Klang Valley (Lembah Klang) is an urban agglomeration in Malaysia centred on the federal territories of Kuala Lumpur and Putrajaya, along with their surrounding cities and towns in the state of Selangor. The Greater Kuala Lumpur metropolitan area is located within the Klang Valley.

The Klang Valley is geographically defined by the Titiwangsa Mountains to the east and the Strait of Malacca to the west. It stretches to Rawang in the northwest, Semenyih in the southeast and Klang and Port Klang in the southwest. The conurbation forms the core of Malaysia's industrial and commercial activity. As of 2022, the Klang Valley is home to around 9 million people, nearly one third of Malaysia's total population of 32 million.

==Origin==
The valley is named after the Klang River, the principal river that flows through it that starts at Klang Gates Quartz Ridge in Gombak and flows into the Straits of Malacca in Port Klang, The river is closely linked to the early development of the area as a cluster of tin mining towns in the late 19th century. Development of the region took place largely in the East-West direction (between Gombak and Port Klang) but the urban areas surrounding Kuala Lumpur have since grown north and south towards the border with Perak and Negeri Sembilan respectively.

==Regions==
There is no official designation of the boundaries that make up the Klang Valley but it is often assumed to comprise the following areas and their corresponding local authorities:

Definition of Klang Valley by parliamentary constituencies (2016 proposed boundaries)
 Core Constituencies in the Klang Valley (Greater Kuala Lumpur)
 Constituencies in the Greater Klang Valley (including the Rawang and Langat River Valley)
 Sometimes included (for TV and radio broadcasting)
Course of the Klang River is shown in blue.
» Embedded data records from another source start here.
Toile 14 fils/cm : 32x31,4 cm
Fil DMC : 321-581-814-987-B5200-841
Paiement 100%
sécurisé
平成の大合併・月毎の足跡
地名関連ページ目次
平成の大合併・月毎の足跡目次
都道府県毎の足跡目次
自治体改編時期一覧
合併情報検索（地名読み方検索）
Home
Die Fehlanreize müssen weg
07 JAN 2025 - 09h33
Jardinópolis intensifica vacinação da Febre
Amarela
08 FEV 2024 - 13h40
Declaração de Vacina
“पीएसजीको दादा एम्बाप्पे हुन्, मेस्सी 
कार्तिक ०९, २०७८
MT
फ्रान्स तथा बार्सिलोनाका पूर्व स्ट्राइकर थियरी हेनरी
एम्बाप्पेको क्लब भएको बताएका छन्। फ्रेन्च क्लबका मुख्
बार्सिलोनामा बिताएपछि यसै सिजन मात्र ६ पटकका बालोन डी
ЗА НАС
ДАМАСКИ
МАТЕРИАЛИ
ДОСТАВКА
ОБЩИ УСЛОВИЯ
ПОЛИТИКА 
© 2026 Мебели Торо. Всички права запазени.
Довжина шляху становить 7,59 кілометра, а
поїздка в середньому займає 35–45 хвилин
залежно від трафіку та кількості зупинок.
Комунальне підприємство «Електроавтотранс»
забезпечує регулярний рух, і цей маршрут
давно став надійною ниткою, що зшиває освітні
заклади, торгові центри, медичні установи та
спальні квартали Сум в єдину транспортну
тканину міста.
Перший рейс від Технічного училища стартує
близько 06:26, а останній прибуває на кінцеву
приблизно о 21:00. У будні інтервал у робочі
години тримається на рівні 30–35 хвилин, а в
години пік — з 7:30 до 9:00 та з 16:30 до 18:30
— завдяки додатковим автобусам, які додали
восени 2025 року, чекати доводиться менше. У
- Federal Territory of Putrajaya
  - Putrajaya Corporation
- Federal Territory of Kuala Lumpur
  - Kuala Lumpur City Hall
- Selangor district of Petaling
  - Shah Alam City Council
  - Petaling Jaya City Council
  - Subang Jaya City Council
- Selangor district of Klang
  - Klang Royal City Council
- Selangor district of Gombak
  - Selayang Municipal Council
- Selangor district of Hulu Langat
  - Ampang Jaya Municipal Council
  - Kajang Municipal Council
- Selangor district of Sepang
  - Sepang Municipal Council
- Selangor district of Kuala Langat
  - Kuala Langat Municipal Council

==Traffic and transport==

Although the Klang Valley officially consists of separate cities and suburbs, integration between these areas is very high, supported by a developed road network and an expanding integrated rail transit system. Many expressways criss-cross the metropolis, making cars the most convenient way to travel. However, this has resulted in the Klang Valley's notorious traffic jams and extremely car-centric infrastructure, making peak hour driving exhausting and time consuming. Since the 1990s, several new rail systems such as Rapid KL's light rapid transit (LRT), mass rapid transit (MRT), KTM Komuter, ERL's airport rail links and the monorail have been developed, with most undergoing extensive expansions. The Klang Valley Integrated Transit System is currently being upgraded to include a new MRT line, the LRT line and a proposed monorail to serve Putrajaya.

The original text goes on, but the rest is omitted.